Ayrıca, Önleyici tedbirler alır. Bir adanı, bir müessese kurup türlü yollarla emekçileri veya halkı sömürse, büyük bir servet sahibi olsa; ya da bir memur, bir il veya ilçede halktan-rüşvet alıp servet sahibi olsa; bu servetler, sömürüdür! Bu tür kişiler de, sömürücü veya gizli hırsızlardır.

İslâm Dinine göre; bunların elinden, bu malın geri alınması, ellerinin de kesilmesi gerekir. Halbuki bu gizli hırsızlar, halktan ve emekçilerden dolaylı şekilde çalmış oldukları parayla kendi memleketlerinde veya başka il ve ilçelerde apartman, han, hamam, dükkan, arsa, fabrika v.b. mal-mülk sahibi oluyorlar. Sonra da, fakir-fukaranın hakkını savunana ve emekçilerin emeğini sömürmemelerini isteyenlere, bu hırsızlar; şiddetle çatıyorlar!.. Ayrıca durumu, Dine, mukaddesata (kutsal değerlere) dayayıp, "mukaddes mülkiyet haklarımızla oynuyorlar!" şeklinde çığlıklar atıp; akşam-sabah balolarda, pavyonlarda, randevuevlerinde, 14-15 yaşındaki masum Müslüman kızlarıyla eğlenen, bu sapık şehvetperest moruklar ve onların temsilciliğini yapanlar;

Dindar kesilip mukaddesatçı oluyorlar! Sanki İslâm Dini'nin "bütün umdelerini (ilkelerini)" kabullenmişler de, yalnız mukaddes olarak, İslâm'ın "mülkiyet hakkı"nın koruyucusu oluyorlar!..

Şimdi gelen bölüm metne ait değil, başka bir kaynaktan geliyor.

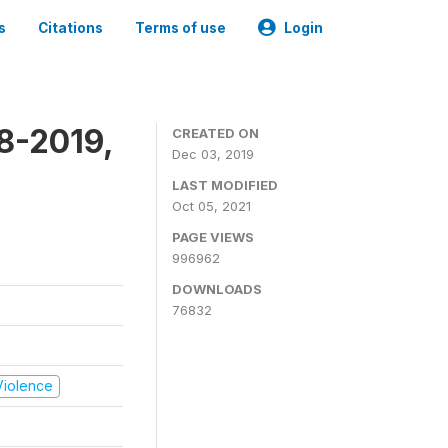
s
Citations
Terms of use
Login
8-2019,
CREATED ON
Dec 03, 2019
LAST MODIFIED
Oct 05, 2021
PAGE VIEWS
996962
DOWNLOADS
76832
 Violence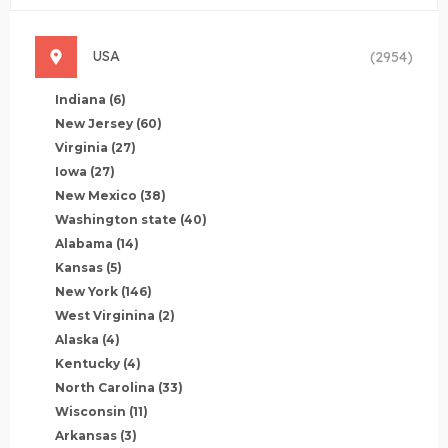
USA
(2954)
Indiana
(6)
New Jersey
(60)
Virginia
(27)
Iowa
(27)
New Mexico
(38)
Washington state
(40)
Alabama
(14)
Kansas
(5)
New York
(146)
West Virginina
(2)
Alaska
(4)
Kentucky
(4)
North Carolina
(33)
Wisconsin
(11)
Arkansas
(3)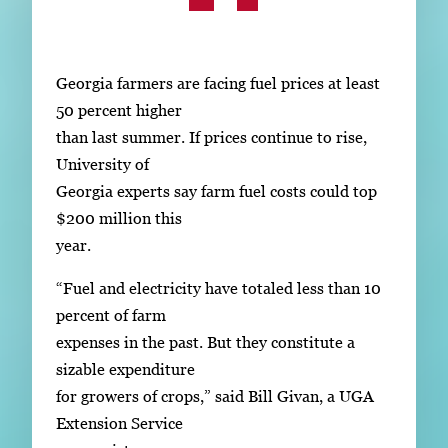
Subscribe
LinkedIn
Facebook
Instagram
Georgia farmers are facing fuel prices at least
50 percent higher
than last summer. If prices continue to rise,
University of
Georgia experts say farm fuel costs could top
$200 million this
year.
“Fuel and electricity have totaled less than 10
percent of farm
expenses in the past. But they constitute a
sizable expenditure
for growers of crops,” said Bill Givan, a UGA
Extension Service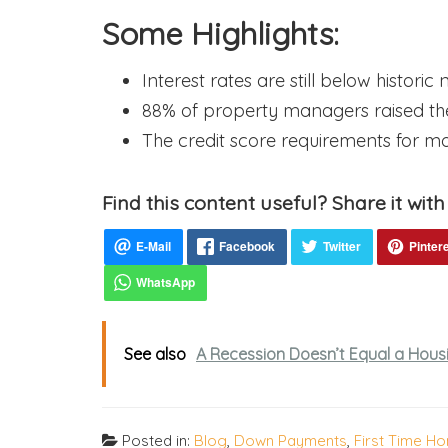
Some Highlights:
Interest rates are still below historic
88% of property managers raised thei
The credit score requirements for mo
Find this content useful? Share it with
See also
A Recession Doesn’t Equal a Housi
Posted in:
Blog
,
Down Payments
,
First Time H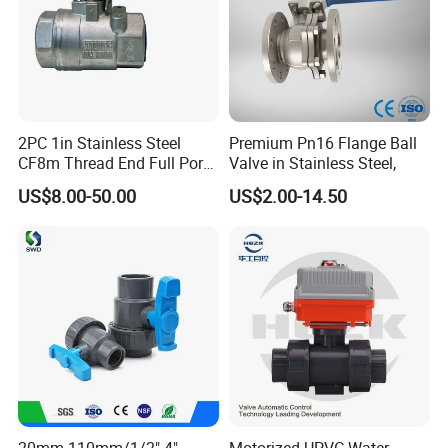
2PC 1in Stainless Steel
Premium Pn16 Flange Ball
CF8m Thread End Full Port
Valve in Stainless Steel,
2000psi Ball Valves
US$8.00-50.00
US$2.00-14.50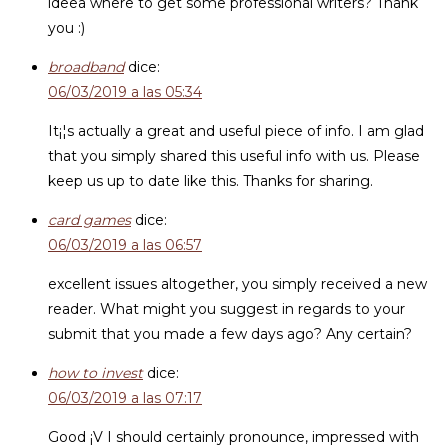
ideea where to get some professional writers? Thank
you :)
broadband
dice:
06/03/2019 a las 05:34
It¡¦s actually a great and useful piece of info. I am glad
that you simply shared this useful info with us. Please
keep us up to date like this. Thanks for sharing.
card games
dice:
06/03/2019 a las 06:57
excellent issues altogether, you simply received a new
reader. What might you suggest in regards to your
submit that you made a few days ago? Any certain?
how to invest
dice:
06/03/2019 a las 07:17
Good ¡V I should certainly pronounce, impressed with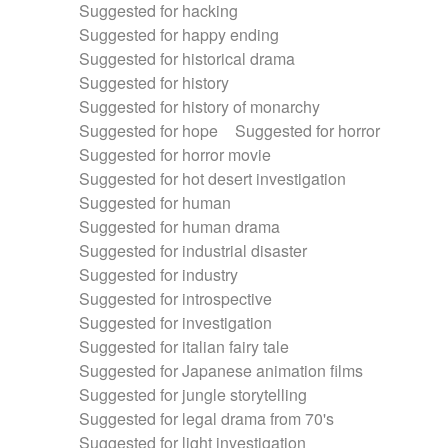
Suggested for hacking
Suggested for happy ending
Suggested for historical drama
Suggested for history
Suggested for history of monarchy
Suggested for hope
Suggested for horror
Suggested for horror movie
Suggested for hot desert investigation
Suggested for human
Suggested for human drama
Suggested for industrial disaster
Suggested for industry
Suggested for introspective
Suggested for investigation
Suggested for italian fairy tale
Suggested for Japanese animation films
Suggested for jungle storytelling
Suggested for legal drama from 70's
Suggested for light investigation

Eğer her Müslüman, İslâm Dini'nin ekonomik görüşünün ne olduğunu bilselerdi; gizli hırsız olan bu sömürücüler, en büyük mücadeleyi sosyalistlerden önce, Müslüman gözüken bu tür kişilerle verirlerdi. İslâm'ı inkâr eden sosyalistlere gelince:

-"Ve en leyse li’l insanî illa mâseâ - İnsana emeğinden

başka bir şey yoktur!" (Necm-39).

Bu Âyet, 1400 yıl önce İnsanlık Âlemi'ne geldiğinde, acaba sosyalistler, neredeydiler?!.

Emek ve İslâm'ın ekonomik görüşü, bu kitabın 4 ve 17. maddesinde tam anlamıyla açıklığa kavuşturulmuştur. Mukaddes mülkiyet hakkının, çığırtkan savunucuları olan gizli hırsızların» diktacılar ile kişinin vazgeçilmez inanç özgürlüğünün düşmanı materyalist sosyalistlerin; 4., 17. ve 31. maddeleri tekrar tekrar okumalarını ve insafa gelmelerini salık veririm.

Ayrıca Sosyal Adaleti, Fikir, Din ve Vicdan özgürlüğünü; bu özgürlüklerin garantisi olan Demokratik Parlamenter Sistemi öngören Anayasayı, Sosyal Adalet ve Özgürlükler açısından tamamen İslâm'a aykırı görmek ya da göstermek vicdansızlık olur. Bu gerçeği de bilhassa vurgularım. Eksik ve noksanları düzeltilebilir.